Adverse events (observed or volunteered through non-leading questioning) were evaluated in terms of seriousness, intensity and causal relationship. Routine laboratory tests, including haematology, biochemistry and urine analysis, were carried out at screening, on the seventh study day, and at follow-up (7–10 days after the final dose). Samples were analysed by Biorim Laboratory (Brussels, Belgium). Vital signs and a 12-lead ECG were also taken to evaluate safety at screening and follow-up. The study was powered to find differences in cognitive function tests only. The inclusion of 24 men (six per group) was considered sufficient to detect a difference from placebo in choice reaction time and subjective alertness similar to that expected with the antimuscarinic agent hyoscine (also known as scopolamine), assuming 80% power testing at the 5% level of significance. Changes from baseline on measures of cognitive functioning, visual nearpoint (maximal increase), salivary flow (area under the salivary flow-time curve, 0–11 h after medication dose), heart rate and heart-rate variability were investigated between groups using split-plot repeated-measures of analysis of variance (anova). EEG data were analysed using an analysis of covariance model (using the baseline value before the medication dose on the first day as covariate).

RESULTS

Of the 27 volunteer men randomized into the study, none were identified as having a medical condition at the start of the study and none were taking any medication of clinical significance. Twenty-three men completed the study and were included in the analysis of cognitive function tests; two were withdrawn because of protocol violations due to detection of drugs of abuse, and two because of withdrawal of consent. For each measure from the cognitive tests and for each volunteer, the assessment before medication on the first day of each treatment period was used as a baseline and subtracted from the data from the seventh day to compute ‘difference from baseline’ scores. Compared to placebo, neither 7.5 nor 15 mg of darifenacin produced a detectable effect on the battery of cognitive function tests performed throughout the 12-h after medication on Day 7. By contrast, compared with placebo, dicyclomine was associated with significant impairment on five of 12 cognitive function measures on Day 7, with the most marked impairment at 2 h after the dose in simple reaction time, speed of spatial and numeric working memory, sensitivity of picture recognition and speed of picture recognition (Fig. 1).

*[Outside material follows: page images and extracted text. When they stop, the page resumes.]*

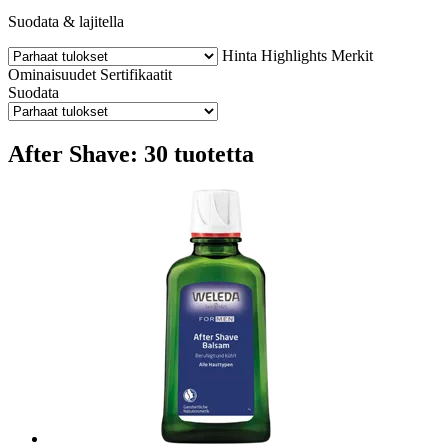
Suodata & lajitella
Hinta
Highlights
Merkit
Ominaisuudet
Sertifikaatit
Suodata
After Shave: 30 tuotetta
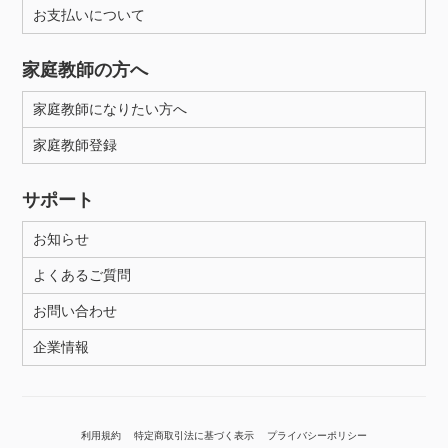
お支払いについて
家庭教師の方へ
家庭教師になりたい方へ
家庭教師登録
サポート
お知らせ
よくあるご質問
お問い合わせ
企業情報
利用規約
特定商取引法に基づく表示
プライバシーポリシー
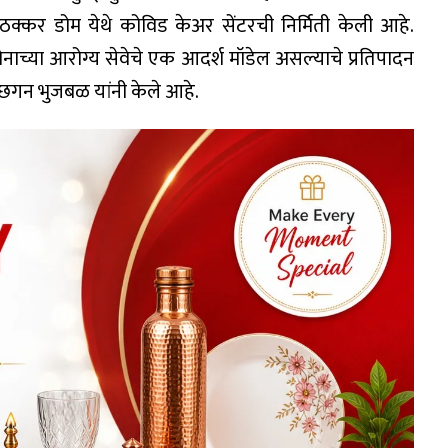
न ठक्कर डोम येथे कोविड केअर सेंटरची निर्मिती केली आहे.
रोनाच्या आरोग्य सेवेचे एक आदर्श मॉडेल असल्याचे प्रतिपादन
्री छगन भुजबळ यांनी केले आहे.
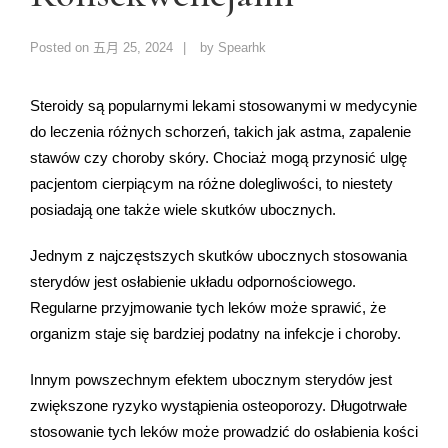
Posted on
五月 25, 2024
by
Spearhk
Steroidy są popularnymi lekami stosowanymi w medycynie
do leczenia różnych schorzeń, takich jak astma, zapalenie
stawów czy choroby skóry. Chociaż mogą przynosić ulgę
pacjentom cierpiącym na różne dolegliwości, to niestety
posiadają one także wiele skutków ubocznych.
Jednym z najczęstszych skutków ubocznych stosowania
sterydów jest osłabienie układu odpornościowego.
Regularne przyjmowanie tych leków może sprawić, że
organizm staje się bardziej podatny na infekcje i choroby.
Innym powszechnym efektem ubocznym sterydów jest
zwiększone ryzyko wystąpienia osteoporozy. Długotrwałe
stosowanie tych leków może prowadzić do osłabienia kości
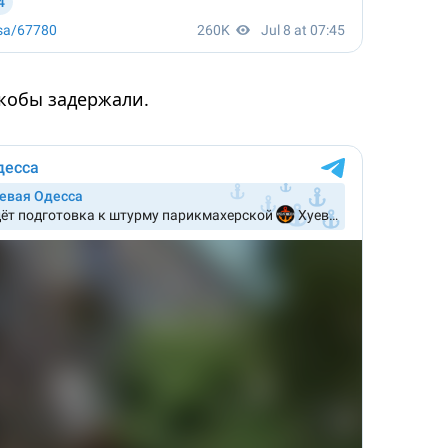
кобы задержали.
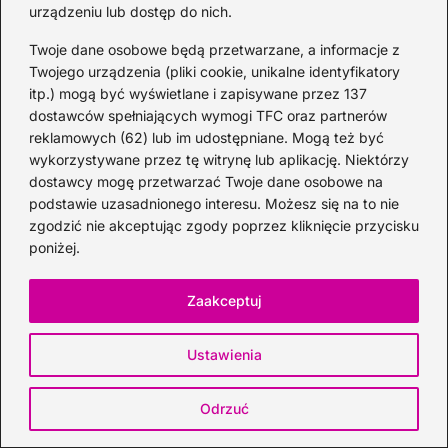
sklepów i aktualne ceny
urządzeniu lub dostęp do nich.
2026-08-03
Twoje dane osobowe będą przetwarzane, a informacje z
Twojego urządzenia (pliki cookie, unikalne identyfikatory
itp.) mogą być wyświetlane i zapisywane przez 137
dostawców spełniających wymogi TFC oraz partnerów
reklamowych (62) lub im udostępniane. Mogą też być
wykorzystywane przez tę witrynę lub aplikację. Niektórzy
dostawcy mogę przetwarzać Twoje dane osobowe na
podstawie uzasadnionego interesu. Możesz się na to nie
zgodzić nie akceptując zgody poprzez kliknięcie przycisku
poniżej.
Zaakceptuj
Ustawienia
Alkohol na walentynki: 10 pomysłów na
Odrzuć
prezenty i drinki dla niej i dla niego
2026-08-01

Compared with placebo, 2 h after dosing with dicyclomine, simple reaction time on the seventh day was prolonged (P = 0.0085). This was accompanied by decreases in the mean speed of spatial working memory (P = 0.0484), speed of numeric working memory (P = 0.0119), decreased sensitivity of picture recognition (P = 0.0296) and worsening speed of picture recognition (P = 0.0403). No other effects on cognitive function were detected during the study that could be reliably differentiated from chance. There were no clear differences between groups or time points in the Bond-Lader VAS measures of self-rated alertness, calmness or contentment.

Figure 1.


Cognitive function in healthy men on the seventh day of treatment with darifenacin 7.5 mg and 15 mg once daily (green and light red bars respectively), dicyclomine 20 mg once daily (light green bars), and placebo (red bars). Mean change from baseline (before dose on the first day) at 2 h after the dose on the seventh day. *P < 0.05; **P < 0.01 relative to placebo.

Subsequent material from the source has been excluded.